We’re following Europe’s broadband path even as Europe confronts its challenges. Andrea Renda and Sean Speer, in the Financial Post, argue that Canada should learn from Europe’s lessons on telecom regulation.
by Andrea Renda and Sean Speer, August 25, 2016
Ottawa has spent the summer consulting on a new Innovation Agenda with a focus on entrepreneurship, scientific research, the scaling of new ideas and the digital infrastructure needed to sustain it all.
New research published by the Macdonald-Laurier Institute should help: It offers a cautionary lesson from Europe about how not to support investment in digital networks. Europe’s combination of state-imposed mandates and top-down regulations has contributed to underinvestment and poor network quality.
Broadband infrastructure has become a driver of innovation, digital adoption and economic growth. Everything from consumer products to high-tech business processes to medical research rely upon a digital foundation. It’s no surprise that governments have experimented with different policies to encourage broadband investment and deployment.
Sometimes these policies can conflict with other governmental priorities such as price competition, promoting entry of new players in the market and the role of public versus private capital expenditures. The risk is that a singular focus on competition at any cost can actually carry significant costs.
The figures speak for themselves. U.S. investment in telecommunications infrastructure more than doubled European investment in 2013.
Regulators should keep in mind that a fragmented market structure doesn’t always lead to more dynamic competition and that competition is a means rather than an end. Herein lies the lesson from Europe for Canadian policy-makers.
European broadband policy has been marked by “access-based competition,” whereby regulators mandate that incumbent firms grant upstart competitors access to their broadband networks. The assumption was that mandated access to incumbent networks would lower the barrier to entry and create the conditions for new competitors to grow and eventually invest in their own broadband infrastructure.
A wide body of research shows that this so-called “ladder of investment” theory failed in practice. New entrants never climbed the last rung of the ladder to invest in their own networks and incumbents responded by cutting back on their broadband investment. Europeans got marginally lower prices, but in exchange for considerably less relative investment in broadband. It’s not a good trade-off, especially since broadband is such a crucial enabling technology for the broader economy.

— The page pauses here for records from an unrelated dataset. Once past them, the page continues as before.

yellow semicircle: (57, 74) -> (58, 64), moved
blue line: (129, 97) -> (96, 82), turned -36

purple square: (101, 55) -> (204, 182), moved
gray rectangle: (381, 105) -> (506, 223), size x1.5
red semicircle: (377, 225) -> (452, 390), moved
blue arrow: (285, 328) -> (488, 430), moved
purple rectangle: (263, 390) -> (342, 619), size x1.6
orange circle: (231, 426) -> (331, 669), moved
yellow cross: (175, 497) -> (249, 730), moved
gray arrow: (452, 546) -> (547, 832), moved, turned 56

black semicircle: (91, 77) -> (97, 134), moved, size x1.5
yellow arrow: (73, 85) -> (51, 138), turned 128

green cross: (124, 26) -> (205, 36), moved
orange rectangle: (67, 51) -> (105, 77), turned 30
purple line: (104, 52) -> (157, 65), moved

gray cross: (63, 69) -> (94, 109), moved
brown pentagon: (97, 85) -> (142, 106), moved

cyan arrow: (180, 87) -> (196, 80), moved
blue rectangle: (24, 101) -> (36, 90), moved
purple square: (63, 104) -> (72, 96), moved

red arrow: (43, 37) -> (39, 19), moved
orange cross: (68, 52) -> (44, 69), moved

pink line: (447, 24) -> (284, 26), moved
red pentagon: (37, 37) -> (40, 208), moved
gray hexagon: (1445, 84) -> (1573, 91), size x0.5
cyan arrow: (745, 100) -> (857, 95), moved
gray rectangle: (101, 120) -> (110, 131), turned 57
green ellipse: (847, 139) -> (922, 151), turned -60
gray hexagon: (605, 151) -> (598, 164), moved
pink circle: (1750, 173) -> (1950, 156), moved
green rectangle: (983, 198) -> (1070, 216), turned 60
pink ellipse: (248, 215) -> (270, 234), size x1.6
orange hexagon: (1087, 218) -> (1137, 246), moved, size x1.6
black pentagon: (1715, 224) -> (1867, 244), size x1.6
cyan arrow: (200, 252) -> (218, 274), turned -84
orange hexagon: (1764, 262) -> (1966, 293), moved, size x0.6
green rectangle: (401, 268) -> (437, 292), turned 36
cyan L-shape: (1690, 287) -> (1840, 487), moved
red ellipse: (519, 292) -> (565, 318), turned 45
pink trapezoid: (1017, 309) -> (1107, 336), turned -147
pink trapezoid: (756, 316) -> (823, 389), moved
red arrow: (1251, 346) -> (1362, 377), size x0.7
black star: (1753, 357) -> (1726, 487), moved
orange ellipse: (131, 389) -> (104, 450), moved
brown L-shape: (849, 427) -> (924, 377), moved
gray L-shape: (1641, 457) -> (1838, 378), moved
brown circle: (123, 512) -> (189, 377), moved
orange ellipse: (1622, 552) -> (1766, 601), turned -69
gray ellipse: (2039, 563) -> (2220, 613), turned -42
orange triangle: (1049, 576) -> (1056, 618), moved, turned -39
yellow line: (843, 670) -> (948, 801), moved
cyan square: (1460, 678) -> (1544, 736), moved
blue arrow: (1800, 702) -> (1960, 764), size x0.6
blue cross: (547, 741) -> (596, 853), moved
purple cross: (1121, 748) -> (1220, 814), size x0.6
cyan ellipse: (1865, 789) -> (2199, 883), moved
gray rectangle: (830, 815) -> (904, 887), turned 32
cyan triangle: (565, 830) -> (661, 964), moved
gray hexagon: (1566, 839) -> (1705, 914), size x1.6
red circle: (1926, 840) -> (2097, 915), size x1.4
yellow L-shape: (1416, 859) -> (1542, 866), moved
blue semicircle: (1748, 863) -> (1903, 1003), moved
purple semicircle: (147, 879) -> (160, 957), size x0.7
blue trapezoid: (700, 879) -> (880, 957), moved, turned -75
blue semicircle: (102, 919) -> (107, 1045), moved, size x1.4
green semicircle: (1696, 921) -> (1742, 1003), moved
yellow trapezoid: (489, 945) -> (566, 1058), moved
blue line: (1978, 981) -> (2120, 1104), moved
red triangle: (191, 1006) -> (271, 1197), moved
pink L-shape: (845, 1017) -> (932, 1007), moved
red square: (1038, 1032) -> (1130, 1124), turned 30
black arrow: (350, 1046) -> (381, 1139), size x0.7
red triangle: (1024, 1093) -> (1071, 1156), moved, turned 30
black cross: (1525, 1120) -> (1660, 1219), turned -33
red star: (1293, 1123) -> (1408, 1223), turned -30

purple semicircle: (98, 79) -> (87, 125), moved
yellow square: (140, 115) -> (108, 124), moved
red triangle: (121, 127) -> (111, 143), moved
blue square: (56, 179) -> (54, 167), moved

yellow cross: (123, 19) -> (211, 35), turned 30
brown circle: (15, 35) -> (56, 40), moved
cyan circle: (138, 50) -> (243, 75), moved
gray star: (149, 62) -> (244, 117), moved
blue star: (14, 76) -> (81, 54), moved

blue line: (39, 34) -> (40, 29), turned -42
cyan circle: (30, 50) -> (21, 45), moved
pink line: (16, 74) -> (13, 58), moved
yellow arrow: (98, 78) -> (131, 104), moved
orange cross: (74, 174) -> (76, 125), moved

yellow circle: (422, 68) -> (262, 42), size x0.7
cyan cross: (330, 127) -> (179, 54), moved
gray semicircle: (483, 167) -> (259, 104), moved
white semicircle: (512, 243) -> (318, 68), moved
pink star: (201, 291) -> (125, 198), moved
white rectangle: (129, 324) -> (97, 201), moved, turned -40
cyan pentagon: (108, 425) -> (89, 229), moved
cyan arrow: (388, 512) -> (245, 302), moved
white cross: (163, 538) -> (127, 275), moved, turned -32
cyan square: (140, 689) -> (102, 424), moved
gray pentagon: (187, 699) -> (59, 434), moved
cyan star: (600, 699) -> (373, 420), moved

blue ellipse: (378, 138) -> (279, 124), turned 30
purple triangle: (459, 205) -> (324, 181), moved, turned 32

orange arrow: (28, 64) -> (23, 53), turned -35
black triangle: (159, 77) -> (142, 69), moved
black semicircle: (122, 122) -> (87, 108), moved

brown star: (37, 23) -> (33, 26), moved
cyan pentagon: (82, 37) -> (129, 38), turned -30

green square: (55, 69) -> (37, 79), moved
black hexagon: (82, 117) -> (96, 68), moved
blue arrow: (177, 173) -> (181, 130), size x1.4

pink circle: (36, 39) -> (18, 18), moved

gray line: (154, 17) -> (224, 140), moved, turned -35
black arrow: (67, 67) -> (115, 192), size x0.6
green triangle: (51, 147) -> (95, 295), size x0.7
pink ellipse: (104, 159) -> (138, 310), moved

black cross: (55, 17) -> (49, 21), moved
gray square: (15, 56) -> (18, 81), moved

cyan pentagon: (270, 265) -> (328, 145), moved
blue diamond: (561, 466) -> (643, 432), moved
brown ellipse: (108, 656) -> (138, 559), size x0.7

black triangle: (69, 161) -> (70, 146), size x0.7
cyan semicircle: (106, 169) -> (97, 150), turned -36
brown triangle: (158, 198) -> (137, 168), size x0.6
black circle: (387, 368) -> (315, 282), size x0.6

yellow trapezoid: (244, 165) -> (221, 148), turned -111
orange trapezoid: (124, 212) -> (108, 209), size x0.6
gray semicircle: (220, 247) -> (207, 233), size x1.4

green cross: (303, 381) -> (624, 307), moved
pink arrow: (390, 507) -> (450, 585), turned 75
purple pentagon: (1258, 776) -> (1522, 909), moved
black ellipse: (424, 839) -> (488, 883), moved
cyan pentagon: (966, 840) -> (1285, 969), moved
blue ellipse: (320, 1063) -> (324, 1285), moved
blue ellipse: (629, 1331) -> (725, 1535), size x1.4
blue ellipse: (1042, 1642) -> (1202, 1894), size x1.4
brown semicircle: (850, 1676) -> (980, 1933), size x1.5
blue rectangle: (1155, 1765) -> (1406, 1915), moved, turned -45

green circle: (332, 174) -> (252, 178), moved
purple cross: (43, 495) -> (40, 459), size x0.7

The figures speak for themselves. U.S. investment in telecommunications infrastructure more than doubled European investment in 2013. Fibre-to-the-premise coverage is now double in the U.S. and overall Next-Generation Access coverage reaches 82 per cent in the U.S. versus 54 per cent in Europe.
As the European Commission’s then commissioner for information society stated bluntly in 2013: “Without the infrastructure to compete, we aren’t going anywhere — in any sector. We hurt consumers, we hurt the economy, we hurt our strategic future if we do not act.” Europe is now playing catch up in the global race for ultra-fast broadband. But past policy failures has it starting from a position of weakness. A recent report by Viavi, a firm specialized in network testing, confirmed that North America is home to nearly two-thirds of announced gigabit broadband deployments, while Europe lags behind with less than a quarter.
Which brings us to Canada and the government’s Innovation Agenda.
Canada has historically had “facilities-based competition” whereby different firms have competed based on the quality and scope of their respective networks. The goal has been to encourage private investment as a key driver of competition and broadband deployment. The result: 99 per cent of Canadians have access to high-speed in general; 96 per cent can subscribe to download speeds of five megabits per second; and Canada is now home to the second-highest number of LTE networks in the world.
Europe is now playing catch up in the global race for ultra-fast broadband.
Yet in recent years we have witnessed a Canadian policy shift in Europe’s direction. The so-called “fourth-player” policy was rooted in a similar vision of access-based competition. Mandatory network sharing was made the linchpin of the whole agenda. Now, in spite of the change in government, this federal policy has continued unabated.
The July 2015 CRTC decision mandated access at wholesale costs and the federal cabinet’s affirmation of this ruling has Canada heading down the European path at precisely the moment when Europe is coming to terms with its own challenges. The risk is that Canada turns its relative strength into a weakness, undermining broader economic objectives such as innovation, digital adoption and entrepreneurship.
Ottawa has rightly called innovation a national priority. But a real innovation agenda requires world-leading broadband infrastructure to sustain it. The lesson from Europe is that mandating access to high-speed broadband at regulated prices is not the best way to get there.
Andrea Renda is the author of the Macdonald-Laurier Institute study, “Winners and Losers in Global Race for Ultra-Fast Broadband: A Cautionary Tale from Europe,” and Sean Speer is a senior fellow at the Institute.